I tried reproducing a whole custom vectors setup locally but did not reproduce your error. For completeness, I will share all of the steps.
Start
I started by annotating some data. These are my examples.jsonl
:
{"text": "hi my name is vincent"}
{"text": "hi my name is john"}
{"text": "hi my name is jenny"}
{"text": "hi my name is noa"}
I've annotated these via:
python -m prodigy ner.manual issue-6020 blank:en examples.jsonl --label name
It's a very basic dataset, but it'll do.
Custom Vectors
I created a text.txt
file with the following content to train embeddings.

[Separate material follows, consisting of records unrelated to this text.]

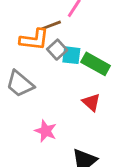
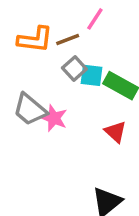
orange L-shape: (34, 40) -> (35, 39), moved
pink star: (46, 131) -> (54, 118), moved

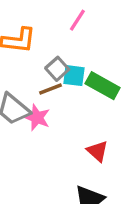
brown line: (68, 39) -> (50, 89), moved
red triangle: (115, 132) -> (97, 151), moved

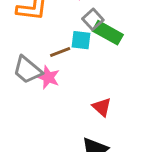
gray square: (57, 69) -> (93, 19), moved
green rectangle: (103, 86) -> (108, 33), moved

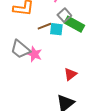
brown line: (60, 52) -> (44, 26), moved
red triangle: (102, 107) -> (70, 74), turned 40

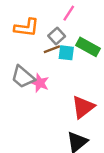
gray square: (64, 15) -> (57, 36), moved
red triangle: (70, 74) -> (83, 107), size x1.5

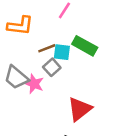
gray square: (57, 36) -> (52, 67), moved

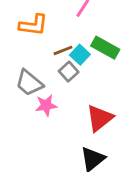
cyan square: (62, 52) -> (80, 55), turned 36
pink star: (34, 84) -> (46, 105), moved, turned -30

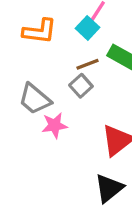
brown line: (63, 50) -> (88, 64), moved
cyan square: (80, 55) -> (88, 28), moved

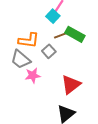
orange L-shape: (40, 31) -> (29, 40), moved
brown line: (88, 64) -> (61, 35), moved

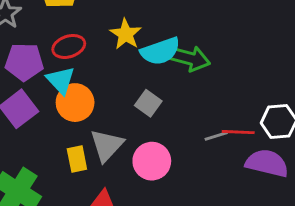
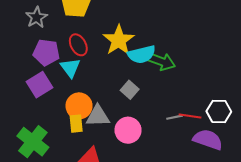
yellow star: (126, 34) -> (119, 40), size x1.4
red ellipse: (69, 46) -> (78, 45), turned 75
orange circle: (75, 103) -> (79, 106), moved
gray triangle: (107, 145) -> (98, 116), turned 40

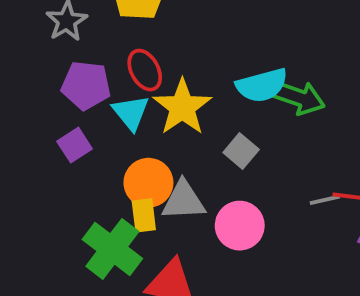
yellow star: (119, 40) -> (182, 107), moved
purple square: (39, 85) -> (75, 145), size x0.7
green cross: (33, 142) -> (112, 249), moved

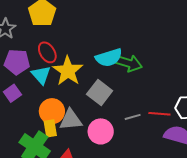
gray square: (241, 151) -> (100, 92), size x1.4
gray line: (325, 200) -> (133, 117), moved

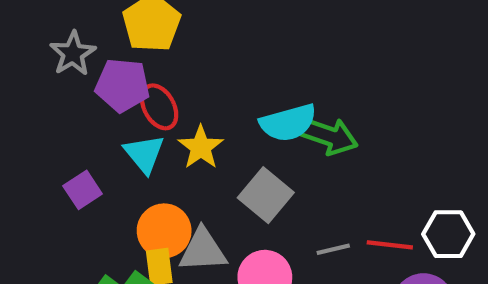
purple pentagon: (17, 62) -> (122, 85), moved
yellow star: (68, 71) -> (201, 147), size x0.7

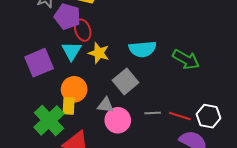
green arrow: (329, 136) -> (186, 60), moved
yellow star: (201, 147) -> (99, 53), turned -30
purple square: (83, 190) -> (39, 63), size x1.6
gray triangle: (203, 250) -> (106, 105), moved, size x0.7

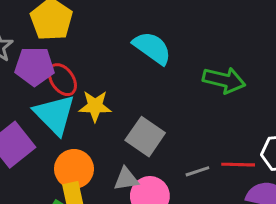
cyan semicircle: (142, 49) -> (152, 48), moved, turned -124
cyan triangle: (71, 51) -> (55, 114), size x1.4

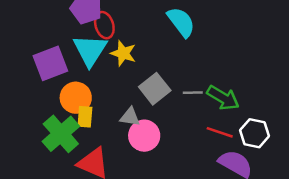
green arrow: (224, 80) -> (223, 98), moved
orange circle: (74, 169) -> (76, 98), moved
gray line: (197, 171) -> (193, 93), moved

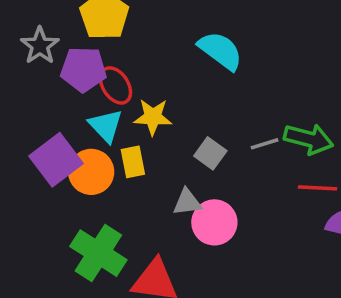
cyan triangle: (90, 50) -> (106, 126), size x0.7
gray square: (155, 89) -> (210, 153), size x0.7
orange circle: (76, 98) -> (91, 172), moved
yellow rectangle: (85, 117) -> (133, 162), moved

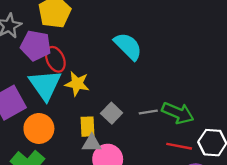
cyan triangle: (106, 126) -> (45, 85), size x1.4
yellow rectangle: (133, 162) -> (87, 127), moved
orange circle: (91, 172) -> (39, 128), moved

this file contains some text
not a whole lot
just enough to provide a demo
To train some embeddings I figured I'd use floret. So I install it first.
python -m pip install --upgrade pip
python -m pip install floret
And then I train it. I used the script found here. This is train_floret.py
.
import typer
from pathlib import Path
import floret
def main(
input_file: Path,
output_stem: str,
mode: str = "floret",
model: str = "cbow",
dim: int = 300,
mincount: int = 10,
minn: int = 5,
maxn: int = 6,
neg: int = 10,
hashcount: int = 2,
bucket: int = 20000,
thread: int = 8,
):
floret_model = floret.train_unsupervised(
str(input_file.absolute()),
model=model,
mode=mode,
dim=dim,
minCount=mincount,
minn=minn,
maxn=maxn,
neg=neg,
hashCount=hashcount,
bucket=bucket,
thread=thread,
)
floret_model.save_model(output_stem + ".bin")
floret_model.save_vectors(output_stem + ".vec")
if mode == "floret":
floret_model.save_floret_vectors(output_stem + ".floret")
if __name__ == "__main__":
typer.run(main)
And I trained my embeddings via:
python train_floret.py text.txt vectors --mincount 1
This generates a vectors.floret
file locally, which I can use to bootstrap a spaCy pipeline with vectors.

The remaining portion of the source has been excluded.